Welcome to the Start a Business guide to LLC registration in Vermont. This state allows for the formation and registration of standard, professional and low-profit companies and has made it possible to file with the use of their sleek online portal. The alternative to this method is the paper filing option, made possible by downloading either the Application for Certificate of Authority (foreign) or the Articles of Organization (domestic). Regardless of the filing method or the jurisdiction of formation, each LLC will be charged a $125 filing fee upon submission of their registration forms.

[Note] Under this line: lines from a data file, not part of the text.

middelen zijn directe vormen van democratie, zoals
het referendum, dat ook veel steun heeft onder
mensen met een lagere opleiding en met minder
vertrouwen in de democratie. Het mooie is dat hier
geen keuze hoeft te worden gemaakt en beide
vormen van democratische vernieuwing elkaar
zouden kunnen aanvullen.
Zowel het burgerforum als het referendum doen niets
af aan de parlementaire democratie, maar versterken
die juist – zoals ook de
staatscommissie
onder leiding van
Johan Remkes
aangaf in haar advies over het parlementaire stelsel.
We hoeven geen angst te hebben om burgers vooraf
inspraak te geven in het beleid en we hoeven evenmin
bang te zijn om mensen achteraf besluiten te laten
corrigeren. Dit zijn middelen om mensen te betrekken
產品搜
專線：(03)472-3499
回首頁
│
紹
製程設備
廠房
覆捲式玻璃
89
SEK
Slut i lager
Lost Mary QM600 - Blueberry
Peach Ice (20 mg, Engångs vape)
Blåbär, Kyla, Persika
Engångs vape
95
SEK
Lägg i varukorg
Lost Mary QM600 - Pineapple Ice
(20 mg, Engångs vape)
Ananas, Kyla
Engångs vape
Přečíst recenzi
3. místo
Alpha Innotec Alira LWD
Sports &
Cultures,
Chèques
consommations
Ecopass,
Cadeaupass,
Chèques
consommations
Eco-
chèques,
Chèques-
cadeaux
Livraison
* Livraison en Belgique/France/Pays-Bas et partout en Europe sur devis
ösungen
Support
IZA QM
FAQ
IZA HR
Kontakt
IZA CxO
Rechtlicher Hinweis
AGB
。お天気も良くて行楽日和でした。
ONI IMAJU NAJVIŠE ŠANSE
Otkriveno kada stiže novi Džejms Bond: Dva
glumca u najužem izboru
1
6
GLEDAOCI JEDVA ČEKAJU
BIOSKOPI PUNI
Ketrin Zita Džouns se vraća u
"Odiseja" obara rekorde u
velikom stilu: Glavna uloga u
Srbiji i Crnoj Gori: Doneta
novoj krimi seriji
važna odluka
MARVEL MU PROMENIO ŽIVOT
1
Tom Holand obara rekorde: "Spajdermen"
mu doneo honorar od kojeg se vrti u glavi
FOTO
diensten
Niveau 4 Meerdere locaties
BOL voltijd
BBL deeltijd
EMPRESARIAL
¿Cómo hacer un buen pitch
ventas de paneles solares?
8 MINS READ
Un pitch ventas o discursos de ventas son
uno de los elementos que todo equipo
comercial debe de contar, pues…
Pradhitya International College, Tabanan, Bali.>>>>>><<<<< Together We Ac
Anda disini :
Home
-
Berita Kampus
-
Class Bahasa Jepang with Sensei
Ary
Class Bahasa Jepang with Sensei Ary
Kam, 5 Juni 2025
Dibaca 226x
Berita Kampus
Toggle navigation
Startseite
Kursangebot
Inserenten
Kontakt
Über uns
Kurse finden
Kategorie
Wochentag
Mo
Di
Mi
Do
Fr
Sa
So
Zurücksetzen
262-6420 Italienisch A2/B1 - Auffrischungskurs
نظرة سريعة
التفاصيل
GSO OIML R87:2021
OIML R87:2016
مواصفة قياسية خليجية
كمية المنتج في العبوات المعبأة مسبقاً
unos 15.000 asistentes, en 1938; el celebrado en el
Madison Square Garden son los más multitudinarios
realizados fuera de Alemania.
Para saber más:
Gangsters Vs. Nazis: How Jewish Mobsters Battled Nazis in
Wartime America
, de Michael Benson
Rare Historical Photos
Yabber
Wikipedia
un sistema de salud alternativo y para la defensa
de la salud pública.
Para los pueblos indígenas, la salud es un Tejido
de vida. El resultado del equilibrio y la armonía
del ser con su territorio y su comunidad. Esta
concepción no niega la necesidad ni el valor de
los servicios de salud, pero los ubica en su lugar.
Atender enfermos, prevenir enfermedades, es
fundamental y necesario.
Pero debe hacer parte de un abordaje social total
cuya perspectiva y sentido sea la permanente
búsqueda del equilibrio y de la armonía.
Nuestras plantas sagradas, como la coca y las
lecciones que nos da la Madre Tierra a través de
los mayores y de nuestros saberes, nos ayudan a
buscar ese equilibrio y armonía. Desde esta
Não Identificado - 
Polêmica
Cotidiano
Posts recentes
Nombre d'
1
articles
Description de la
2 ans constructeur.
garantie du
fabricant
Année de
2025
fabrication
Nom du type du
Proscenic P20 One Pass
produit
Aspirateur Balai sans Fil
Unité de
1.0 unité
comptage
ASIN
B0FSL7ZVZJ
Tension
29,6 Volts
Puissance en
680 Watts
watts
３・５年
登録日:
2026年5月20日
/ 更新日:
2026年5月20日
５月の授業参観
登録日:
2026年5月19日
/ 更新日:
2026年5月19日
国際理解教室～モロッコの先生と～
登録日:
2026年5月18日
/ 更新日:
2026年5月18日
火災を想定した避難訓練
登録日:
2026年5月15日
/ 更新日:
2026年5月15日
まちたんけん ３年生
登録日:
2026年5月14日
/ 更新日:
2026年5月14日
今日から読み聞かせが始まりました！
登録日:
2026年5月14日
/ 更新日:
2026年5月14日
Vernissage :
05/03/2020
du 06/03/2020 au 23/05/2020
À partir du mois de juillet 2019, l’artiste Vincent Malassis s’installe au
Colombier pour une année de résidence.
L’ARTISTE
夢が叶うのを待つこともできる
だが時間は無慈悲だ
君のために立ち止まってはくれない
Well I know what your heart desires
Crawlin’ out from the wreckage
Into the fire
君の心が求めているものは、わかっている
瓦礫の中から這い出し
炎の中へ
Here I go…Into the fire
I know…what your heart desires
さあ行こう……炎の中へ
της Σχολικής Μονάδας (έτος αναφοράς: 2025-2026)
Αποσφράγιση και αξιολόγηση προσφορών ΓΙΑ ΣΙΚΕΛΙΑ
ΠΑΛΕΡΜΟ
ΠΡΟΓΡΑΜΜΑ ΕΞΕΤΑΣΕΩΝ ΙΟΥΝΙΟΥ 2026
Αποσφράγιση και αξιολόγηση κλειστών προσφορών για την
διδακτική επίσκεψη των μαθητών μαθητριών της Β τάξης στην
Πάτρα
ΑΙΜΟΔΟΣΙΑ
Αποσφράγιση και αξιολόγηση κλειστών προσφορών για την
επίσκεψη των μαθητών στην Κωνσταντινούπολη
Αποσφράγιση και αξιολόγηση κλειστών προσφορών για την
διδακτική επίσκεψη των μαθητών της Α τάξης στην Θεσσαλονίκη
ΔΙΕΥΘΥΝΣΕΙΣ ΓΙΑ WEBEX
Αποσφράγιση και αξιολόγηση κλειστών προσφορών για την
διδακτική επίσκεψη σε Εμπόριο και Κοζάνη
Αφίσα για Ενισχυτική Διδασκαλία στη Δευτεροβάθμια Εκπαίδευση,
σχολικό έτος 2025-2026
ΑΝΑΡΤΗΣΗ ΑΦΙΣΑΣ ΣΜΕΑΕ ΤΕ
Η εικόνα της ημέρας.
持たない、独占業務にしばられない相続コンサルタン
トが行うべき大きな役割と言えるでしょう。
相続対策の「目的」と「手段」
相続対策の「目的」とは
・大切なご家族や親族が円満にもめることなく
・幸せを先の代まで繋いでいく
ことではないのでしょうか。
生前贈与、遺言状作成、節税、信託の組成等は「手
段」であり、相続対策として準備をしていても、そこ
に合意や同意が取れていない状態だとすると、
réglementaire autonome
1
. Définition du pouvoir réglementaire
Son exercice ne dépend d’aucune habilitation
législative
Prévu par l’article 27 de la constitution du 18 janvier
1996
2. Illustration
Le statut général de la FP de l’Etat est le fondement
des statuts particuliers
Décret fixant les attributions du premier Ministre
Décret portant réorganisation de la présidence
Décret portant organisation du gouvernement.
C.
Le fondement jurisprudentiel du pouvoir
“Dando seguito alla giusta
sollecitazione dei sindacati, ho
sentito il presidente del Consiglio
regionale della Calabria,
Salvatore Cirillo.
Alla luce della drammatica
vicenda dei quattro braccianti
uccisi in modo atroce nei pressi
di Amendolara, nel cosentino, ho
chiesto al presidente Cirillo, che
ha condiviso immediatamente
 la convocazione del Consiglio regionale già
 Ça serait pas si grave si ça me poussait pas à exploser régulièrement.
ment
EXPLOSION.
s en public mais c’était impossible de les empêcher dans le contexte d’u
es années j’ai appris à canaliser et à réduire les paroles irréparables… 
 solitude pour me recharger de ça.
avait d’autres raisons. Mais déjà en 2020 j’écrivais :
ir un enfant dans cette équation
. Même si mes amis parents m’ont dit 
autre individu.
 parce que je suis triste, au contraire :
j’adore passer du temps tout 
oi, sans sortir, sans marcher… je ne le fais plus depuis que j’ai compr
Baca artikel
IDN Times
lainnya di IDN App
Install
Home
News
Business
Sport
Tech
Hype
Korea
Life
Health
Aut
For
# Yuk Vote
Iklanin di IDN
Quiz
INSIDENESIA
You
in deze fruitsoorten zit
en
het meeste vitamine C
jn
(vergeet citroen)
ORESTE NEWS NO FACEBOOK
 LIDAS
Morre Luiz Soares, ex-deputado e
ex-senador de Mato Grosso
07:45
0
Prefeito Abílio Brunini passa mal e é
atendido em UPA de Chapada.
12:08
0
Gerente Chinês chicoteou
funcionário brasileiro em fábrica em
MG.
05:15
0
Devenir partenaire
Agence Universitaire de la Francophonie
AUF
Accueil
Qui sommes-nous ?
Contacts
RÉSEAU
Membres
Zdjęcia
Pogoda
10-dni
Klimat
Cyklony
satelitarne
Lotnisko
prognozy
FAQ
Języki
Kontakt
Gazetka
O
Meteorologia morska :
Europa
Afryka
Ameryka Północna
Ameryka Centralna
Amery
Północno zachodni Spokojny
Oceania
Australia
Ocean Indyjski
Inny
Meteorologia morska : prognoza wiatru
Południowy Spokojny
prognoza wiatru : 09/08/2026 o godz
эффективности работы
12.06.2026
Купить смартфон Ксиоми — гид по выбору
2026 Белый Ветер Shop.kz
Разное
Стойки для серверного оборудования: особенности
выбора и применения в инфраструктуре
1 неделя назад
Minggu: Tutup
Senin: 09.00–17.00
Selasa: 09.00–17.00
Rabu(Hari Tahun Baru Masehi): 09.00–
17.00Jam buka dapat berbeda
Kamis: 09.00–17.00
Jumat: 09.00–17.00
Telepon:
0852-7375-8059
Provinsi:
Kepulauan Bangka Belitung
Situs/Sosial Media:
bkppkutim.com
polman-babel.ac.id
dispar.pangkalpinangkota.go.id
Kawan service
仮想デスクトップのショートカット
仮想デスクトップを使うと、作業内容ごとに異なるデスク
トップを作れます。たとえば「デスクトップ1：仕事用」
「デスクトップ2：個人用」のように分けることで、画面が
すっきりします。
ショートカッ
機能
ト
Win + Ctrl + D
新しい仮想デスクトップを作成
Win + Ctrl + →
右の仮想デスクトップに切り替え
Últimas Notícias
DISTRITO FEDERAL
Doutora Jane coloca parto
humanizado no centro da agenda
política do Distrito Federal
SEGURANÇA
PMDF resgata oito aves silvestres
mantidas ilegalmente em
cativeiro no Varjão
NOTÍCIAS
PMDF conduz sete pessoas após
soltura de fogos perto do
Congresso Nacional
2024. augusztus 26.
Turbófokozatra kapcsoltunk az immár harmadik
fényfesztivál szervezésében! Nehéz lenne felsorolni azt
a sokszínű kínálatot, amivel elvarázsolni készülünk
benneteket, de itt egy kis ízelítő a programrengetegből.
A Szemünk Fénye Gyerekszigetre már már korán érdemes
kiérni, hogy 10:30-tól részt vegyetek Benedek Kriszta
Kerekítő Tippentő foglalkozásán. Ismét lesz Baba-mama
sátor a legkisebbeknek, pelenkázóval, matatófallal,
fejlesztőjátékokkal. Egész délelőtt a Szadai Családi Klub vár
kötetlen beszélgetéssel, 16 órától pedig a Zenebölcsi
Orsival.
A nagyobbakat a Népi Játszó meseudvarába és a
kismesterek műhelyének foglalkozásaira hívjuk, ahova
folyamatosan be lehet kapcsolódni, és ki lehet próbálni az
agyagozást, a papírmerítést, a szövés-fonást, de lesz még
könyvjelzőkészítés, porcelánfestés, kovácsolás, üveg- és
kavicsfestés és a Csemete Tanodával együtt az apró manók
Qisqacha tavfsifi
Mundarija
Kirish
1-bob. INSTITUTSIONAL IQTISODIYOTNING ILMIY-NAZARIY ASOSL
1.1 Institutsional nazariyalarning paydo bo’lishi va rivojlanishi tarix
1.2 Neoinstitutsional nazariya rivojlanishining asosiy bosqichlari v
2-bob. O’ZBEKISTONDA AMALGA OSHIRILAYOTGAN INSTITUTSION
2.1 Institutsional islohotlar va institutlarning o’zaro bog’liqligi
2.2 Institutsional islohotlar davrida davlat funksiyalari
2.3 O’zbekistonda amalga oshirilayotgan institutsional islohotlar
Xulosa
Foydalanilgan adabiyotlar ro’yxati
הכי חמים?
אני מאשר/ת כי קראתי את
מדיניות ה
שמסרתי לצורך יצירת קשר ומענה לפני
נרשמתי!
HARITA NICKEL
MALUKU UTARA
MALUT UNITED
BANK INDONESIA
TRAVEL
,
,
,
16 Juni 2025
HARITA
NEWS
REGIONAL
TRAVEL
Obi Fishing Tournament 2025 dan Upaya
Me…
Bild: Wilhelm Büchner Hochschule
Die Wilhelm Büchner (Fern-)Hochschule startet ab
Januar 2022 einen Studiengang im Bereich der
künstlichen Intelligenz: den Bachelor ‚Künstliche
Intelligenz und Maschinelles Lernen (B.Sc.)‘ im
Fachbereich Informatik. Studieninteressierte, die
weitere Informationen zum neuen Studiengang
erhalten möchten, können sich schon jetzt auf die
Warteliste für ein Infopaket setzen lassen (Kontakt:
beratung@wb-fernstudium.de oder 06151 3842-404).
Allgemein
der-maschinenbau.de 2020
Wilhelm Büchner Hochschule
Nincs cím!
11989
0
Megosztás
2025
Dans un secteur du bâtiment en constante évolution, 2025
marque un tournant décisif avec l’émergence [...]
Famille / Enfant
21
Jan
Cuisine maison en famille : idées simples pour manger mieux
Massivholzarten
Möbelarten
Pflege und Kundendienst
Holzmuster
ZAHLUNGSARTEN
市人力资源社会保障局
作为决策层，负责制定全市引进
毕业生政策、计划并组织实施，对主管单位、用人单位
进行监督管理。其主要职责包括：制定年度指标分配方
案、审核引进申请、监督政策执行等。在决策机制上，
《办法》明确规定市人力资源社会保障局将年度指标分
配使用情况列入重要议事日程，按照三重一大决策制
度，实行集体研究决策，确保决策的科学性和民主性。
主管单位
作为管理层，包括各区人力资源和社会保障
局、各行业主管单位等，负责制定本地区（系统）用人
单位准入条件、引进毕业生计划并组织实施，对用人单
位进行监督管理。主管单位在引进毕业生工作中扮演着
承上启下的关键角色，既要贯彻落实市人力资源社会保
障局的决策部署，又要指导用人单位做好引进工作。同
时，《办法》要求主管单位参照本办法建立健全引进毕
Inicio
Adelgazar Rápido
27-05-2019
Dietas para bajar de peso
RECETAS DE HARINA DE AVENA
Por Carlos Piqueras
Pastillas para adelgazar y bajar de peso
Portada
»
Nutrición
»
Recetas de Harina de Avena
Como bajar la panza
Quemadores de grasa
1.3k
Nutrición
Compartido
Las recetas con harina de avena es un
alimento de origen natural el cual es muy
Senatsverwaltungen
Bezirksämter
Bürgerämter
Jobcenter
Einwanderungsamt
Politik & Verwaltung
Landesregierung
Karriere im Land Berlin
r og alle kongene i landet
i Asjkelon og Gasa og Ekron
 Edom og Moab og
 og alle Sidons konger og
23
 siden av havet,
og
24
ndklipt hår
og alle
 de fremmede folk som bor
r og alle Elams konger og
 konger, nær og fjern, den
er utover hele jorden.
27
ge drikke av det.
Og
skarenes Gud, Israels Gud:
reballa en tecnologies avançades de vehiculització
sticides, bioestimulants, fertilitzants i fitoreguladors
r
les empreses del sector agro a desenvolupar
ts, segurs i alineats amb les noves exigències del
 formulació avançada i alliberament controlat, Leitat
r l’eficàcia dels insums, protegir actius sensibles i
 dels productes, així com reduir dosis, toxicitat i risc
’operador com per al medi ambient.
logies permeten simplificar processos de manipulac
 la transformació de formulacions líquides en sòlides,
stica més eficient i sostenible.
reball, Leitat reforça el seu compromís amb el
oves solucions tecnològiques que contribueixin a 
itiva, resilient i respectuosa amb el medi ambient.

Click on the tutorials linked throughout this webpage to gain access to more in-depth filing instructions.

How to File

Step 1- The first step that we recommend, though it is optional, is the use of the Business Entity Search to ensure the name you plan on filing with is indeed available in Vermont. If you would like additional time with which to file, and you’d like to protect your chosen designation, you may reserve your entity name for a period of 120 days prior to registration (filing fee cost: $20).

Step 2- With your name ready, you will be able to complete the filing forms online or in PDF format. Click on the link that corresponds with your entity type below to access a more detailed tutorial.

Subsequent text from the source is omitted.